– Спокойно! Спокойно… – в голосе сержанта слышалось напряжение.

Мужчины были темнокожие, нагие, а на их лица, казалось, даже на солнце падала тень. «Туземцы, – подумал Рук. – Всего в паре шагов!»

Странные и вместе с тем вполне обыкновенные – в сущности, такие же люди, как и он сам: те же плечи, колени и срамные места – хотя они ничего срамного в них не находили. Впереди стоял поджарый седобородый мужчина, остальные – у него за спиной, у каждого в руках по копью и деревянному щиту. Кожа в солнечном свете – чернее черного. Они выжидали.

– Безделушки, сержант, давайте их сюда!

Коммодор обернулся к шлюпке, нетерпеливо протягивая руку за мешком, который ему подал сержант. Он потряс в воздухе бусами, и они заиграли на солнце.

– Ну же, друзья мои! – поманил он. – Смотрите, держу пари, такого вы еще не видели!

Даже на его осунувшемся лице отразилось радостное возбуждение. Впервые Рук увидел в нем того любопытного мальчишку, которым он, должно быть, когда-то был.

Веймарк пошел еще дальше: у него в руках сверкнула лупа.

– Взгляните, сэр! – воскликнул он. – Я готов сей же час подарить ее вам, если вы изволите подойти ближе и взять ее! Боже, Бартон, вы только посмотрите, как они осторожны – точно кот, который заприметил сливки, но боится доярки!

Его раскатистый смех, казалось, придал чужакам смелости. Седобородый шагнул вперед.

– Вот, так держать, мистер Чернокожий! Давай, иди сюда!

Доктор грузно изобразил танцевальное па, и туземец вновь покрепче ухватился за копье.

Бартон не мог дурачиться подобно Веймарку на глазах у своей команды, но тоже достал бусы и стал крутить их в руках.

– Рук, дружище, возьмите что-нибудь, попытайте удачу! – выкликнул он.

Выбрав лупу, Рук шагнул к ближайшему туземцу – мужчине его возраста, настороженно, как борзая, шныряющего глазами с него на Бартона и обратно.

Рук приветственно поднял руку.

– Добрый день!

Все равно, что бросить камень в кусты, гадая, какая оттуда вылетит птица.

Туземец был хорошо сложен, держался очень прямо. Литые мускулы на его груди украшал аккуратный узор из бугристых шрамов, напоминавший отделку на одежде.

Он взглянул на Рука, приоткрыв рот, будто собирался что-то сказать. Белки его глаз резко выделялись на фоне черной кожи. Шагнув вперед, он одним быстрым движением схватил лупу и отступил обратно. Он показал ее соплеменнику, что стоял рядом, и оба принялись разглядывать ее, переговариваясь вполголоса.

Потом лупа им наскучила. Туземец бросил ее на песок – так же небрежно, как какой-нибудь портсмутский мальчишка мог бы швырнуть огрызок от яблока. Они отступили на несколько шагов назад и, казалось, чего-то ждали.

Более стоящего подарка? Другого жеста доброй воли?

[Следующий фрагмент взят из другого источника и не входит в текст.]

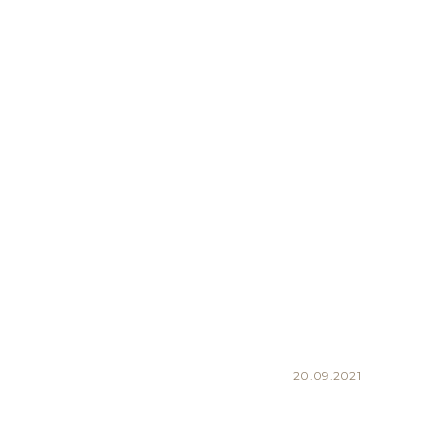
20.09.2021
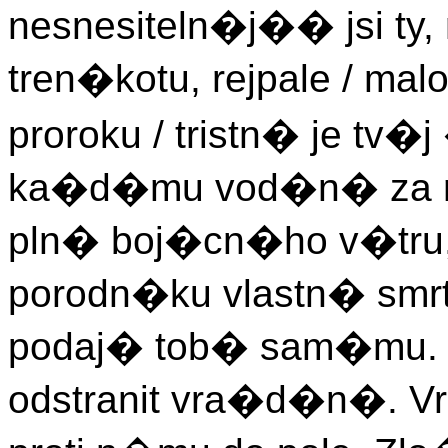
nesnesiteln�j�� jsi ty,
tren�kotu, rejpale / m
proroku / tristn� je tv�j
ka�d�mu vod�n� za n
pln� boj�cn�ho v�tru
porodn�ku vlastn� smrt
podaj� tob� sam�mu. / 
odstranit vra�d�n�. V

Следующий ход сделал Веймарк. Должно быть, ему все это казалось развлечением, вроде театральной миниатюры с лупами и бусами. Он смело подошел к самому старшему туземцу, поджарому седому мужчине, взял у него щит – «только на время», жестами показал он – и воткнул его в песок. Потом зарядил пистолет, прицелился с короткого расстояния, взвел курок и выстрелил. Туземцы отпрянули от яркой вспышки.

Дым развеялся. В воздухе повис запах пороха.

Щит был крепкий – цельный кусок дерева в полметра длиной и несколько сантиметров толщиной, но пуля пробила его насквозь, оставив рваную дыру и длинную трещину сверху донизу. Старик поднял свой щит, и тот развалился надвое у него в руках. Сложив половинки вместе, он провел длинными пальцами по тому месту, где пуля проломила древесину. Потом прислонил щит к животу, как бы спрашивая: она и с ним способна сделать то же самое?

– О, да, без сомнения, мой чернокожий друг! – охотно подтвердил Веймарк. – Раскроит от черепа до задницы, Богом клянусь!